◆ **Work task**
Give the number of lines below that hold the string "país", and nothing more.

◆ **Records shown**
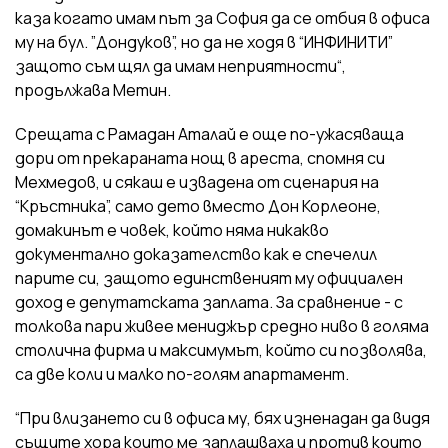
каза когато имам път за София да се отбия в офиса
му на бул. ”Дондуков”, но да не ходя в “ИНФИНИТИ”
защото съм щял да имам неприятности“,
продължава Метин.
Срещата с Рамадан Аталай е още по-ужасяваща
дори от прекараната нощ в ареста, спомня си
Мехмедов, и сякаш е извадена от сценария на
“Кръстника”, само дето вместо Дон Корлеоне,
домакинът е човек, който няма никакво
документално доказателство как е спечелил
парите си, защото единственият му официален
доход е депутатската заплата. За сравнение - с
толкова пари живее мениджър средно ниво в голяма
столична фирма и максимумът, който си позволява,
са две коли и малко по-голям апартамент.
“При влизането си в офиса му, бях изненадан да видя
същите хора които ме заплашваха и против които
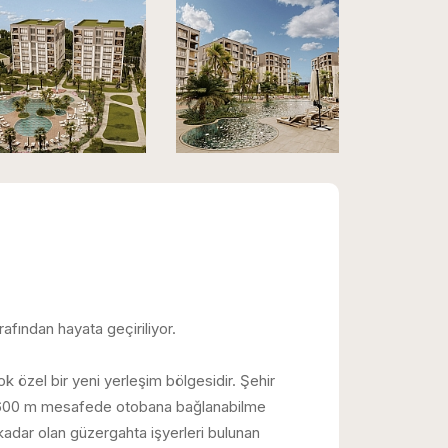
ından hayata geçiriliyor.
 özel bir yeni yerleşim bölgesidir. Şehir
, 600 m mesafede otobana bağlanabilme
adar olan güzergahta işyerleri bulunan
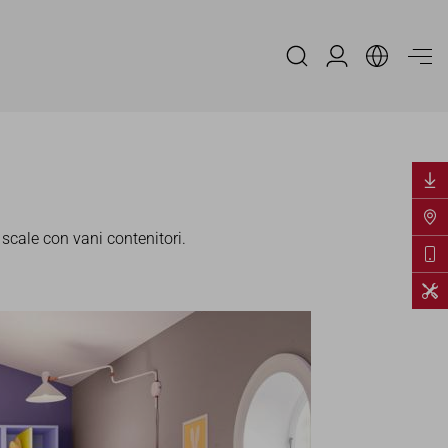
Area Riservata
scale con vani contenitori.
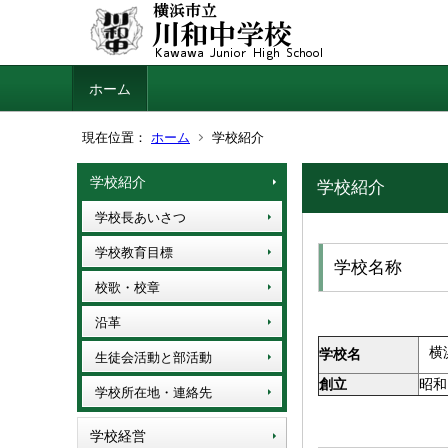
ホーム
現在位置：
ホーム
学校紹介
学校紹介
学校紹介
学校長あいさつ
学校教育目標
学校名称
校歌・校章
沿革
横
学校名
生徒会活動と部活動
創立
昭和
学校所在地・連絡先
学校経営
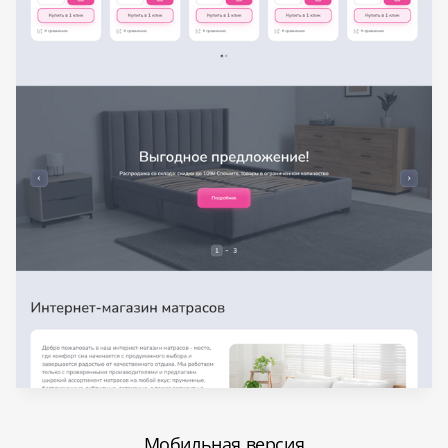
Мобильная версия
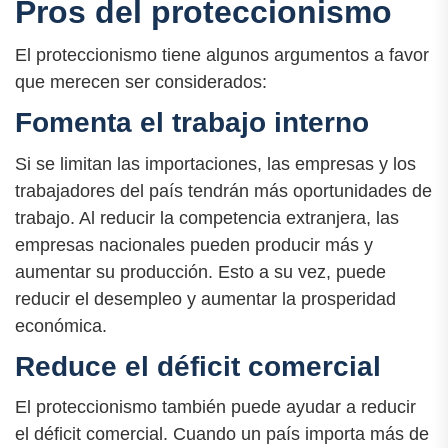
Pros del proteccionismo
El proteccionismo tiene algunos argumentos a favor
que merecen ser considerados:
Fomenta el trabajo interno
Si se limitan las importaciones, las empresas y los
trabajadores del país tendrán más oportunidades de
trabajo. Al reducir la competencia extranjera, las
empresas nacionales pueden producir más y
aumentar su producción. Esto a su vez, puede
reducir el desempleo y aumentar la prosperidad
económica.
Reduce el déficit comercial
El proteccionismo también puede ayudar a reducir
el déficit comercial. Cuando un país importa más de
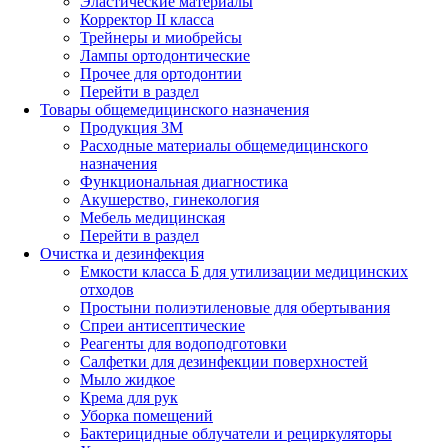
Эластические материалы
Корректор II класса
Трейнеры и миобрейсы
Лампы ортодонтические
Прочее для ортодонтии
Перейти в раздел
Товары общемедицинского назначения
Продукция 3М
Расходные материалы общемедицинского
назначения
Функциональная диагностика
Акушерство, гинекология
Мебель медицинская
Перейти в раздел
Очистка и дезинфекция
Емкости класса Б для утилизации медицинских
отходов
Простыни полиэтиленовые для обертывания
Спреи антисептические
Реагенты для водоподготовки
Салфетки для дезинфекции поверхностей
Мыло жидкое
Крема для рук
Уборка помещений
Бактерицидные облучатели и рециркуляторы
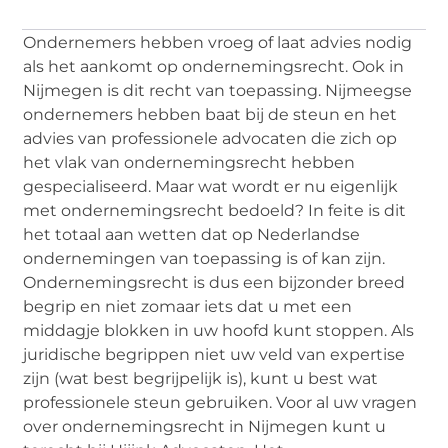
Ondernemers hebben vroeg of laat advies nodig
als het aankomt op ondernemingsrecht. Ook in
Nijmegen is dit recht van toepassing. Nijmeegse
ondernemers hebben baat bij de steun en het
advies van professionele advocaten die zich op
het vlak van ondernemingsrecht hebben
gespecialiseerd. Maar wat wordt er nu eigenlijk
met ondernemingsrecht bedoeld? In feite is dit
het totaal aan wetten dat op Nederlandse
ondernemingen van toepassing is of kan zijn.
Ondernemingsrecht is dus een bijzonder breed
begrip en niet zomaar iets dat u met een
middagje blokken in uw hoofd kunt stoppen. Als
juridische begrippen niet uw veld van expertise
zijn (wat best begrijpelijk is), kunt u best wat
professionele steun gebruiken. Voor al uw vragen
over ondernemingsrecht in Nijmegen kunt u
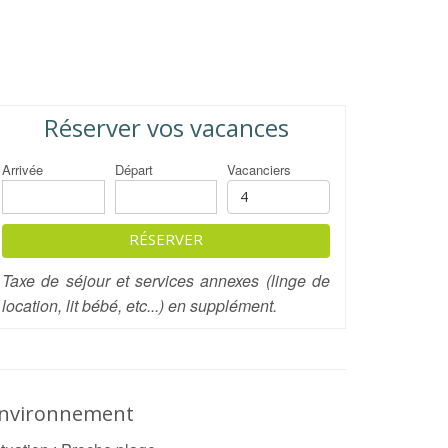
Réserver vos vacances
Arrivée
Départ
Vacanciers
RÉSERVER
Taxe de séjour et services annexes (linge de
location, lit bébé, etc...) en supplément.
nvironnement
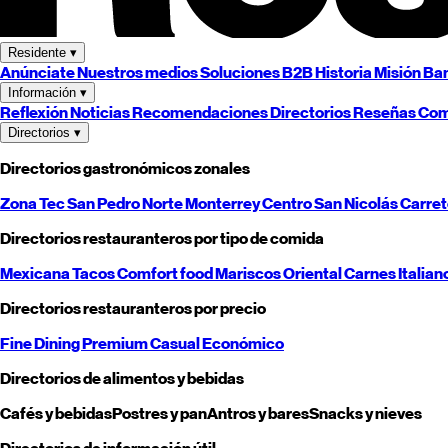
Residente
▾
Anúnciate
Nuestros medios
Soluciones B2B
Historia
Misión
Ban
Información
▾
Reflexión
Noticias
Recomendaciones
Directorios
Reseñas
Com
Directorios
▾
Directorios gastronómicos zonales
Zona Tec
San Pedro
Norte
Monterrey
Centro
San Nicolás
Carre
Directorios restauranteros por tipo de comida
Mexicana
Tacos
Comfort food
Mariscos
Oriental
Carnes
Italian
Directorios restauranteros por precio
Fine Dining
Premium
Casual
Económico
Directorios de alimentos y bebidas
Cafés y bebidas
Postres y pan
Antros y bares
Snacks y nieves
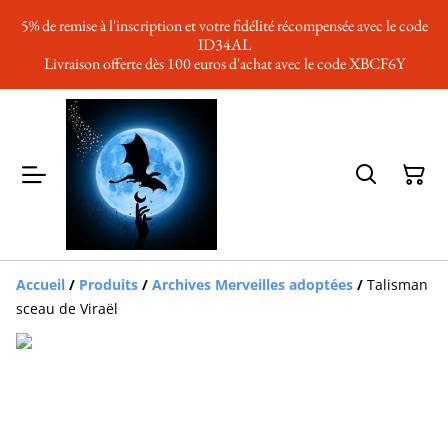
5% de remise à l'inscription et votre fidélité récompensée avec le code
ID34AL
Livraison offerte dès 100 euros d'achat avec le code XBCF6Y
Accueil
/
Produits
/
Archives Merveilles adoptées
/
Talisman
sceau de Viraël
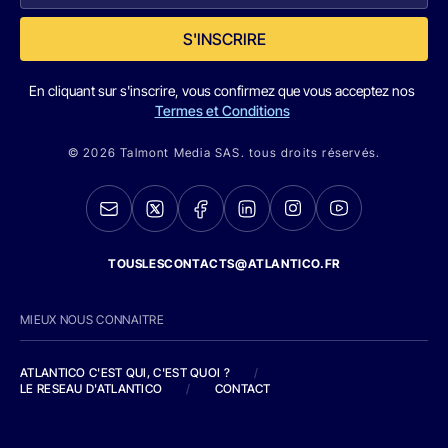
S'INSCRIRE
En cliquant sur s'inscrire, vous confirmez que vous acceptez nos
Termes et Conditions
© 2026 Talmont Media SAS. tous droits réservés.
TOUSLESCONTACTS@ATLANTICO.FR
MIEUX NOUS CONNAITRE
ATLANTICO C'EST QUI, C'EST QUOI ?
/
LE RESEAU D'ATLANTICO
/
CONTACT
---
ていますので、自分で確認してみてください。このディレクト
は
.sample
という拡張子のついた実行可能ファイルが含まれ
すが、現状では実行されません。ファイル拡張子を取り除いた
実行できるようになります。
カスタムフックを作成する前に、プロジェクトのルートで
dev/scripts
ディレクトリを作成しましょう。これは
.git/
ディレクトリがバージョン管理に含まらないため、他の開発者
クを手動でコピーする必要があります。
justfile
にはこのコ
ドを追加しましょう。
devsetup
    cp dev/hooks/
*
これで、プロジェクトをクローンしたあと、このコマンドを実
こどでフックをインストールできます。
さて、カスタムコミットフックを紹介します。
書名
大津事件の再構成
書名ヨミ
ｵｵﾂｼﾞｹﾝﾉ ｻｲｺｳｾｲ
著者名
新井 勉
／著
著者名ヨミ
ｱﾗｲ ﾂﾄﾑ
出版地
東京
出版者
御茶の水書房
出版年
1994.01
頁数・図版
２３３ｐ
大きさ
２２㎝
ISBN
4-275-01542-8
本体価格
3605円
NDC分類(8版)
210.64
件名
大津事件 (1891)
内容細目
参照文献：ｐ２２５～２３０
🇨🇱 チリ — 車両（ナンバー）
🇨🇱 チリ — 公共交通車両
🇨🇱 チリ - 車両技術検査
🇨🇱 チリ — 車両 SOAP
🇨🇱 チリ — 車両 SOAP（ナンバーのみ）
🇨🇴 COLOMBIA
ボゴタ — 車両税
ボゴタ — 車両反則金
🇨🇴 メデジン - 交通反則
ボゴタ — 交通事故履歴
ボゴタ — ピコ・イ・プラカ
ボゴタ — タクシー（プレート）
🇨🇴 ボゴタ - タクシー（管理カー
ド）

◆ **Written solution**
2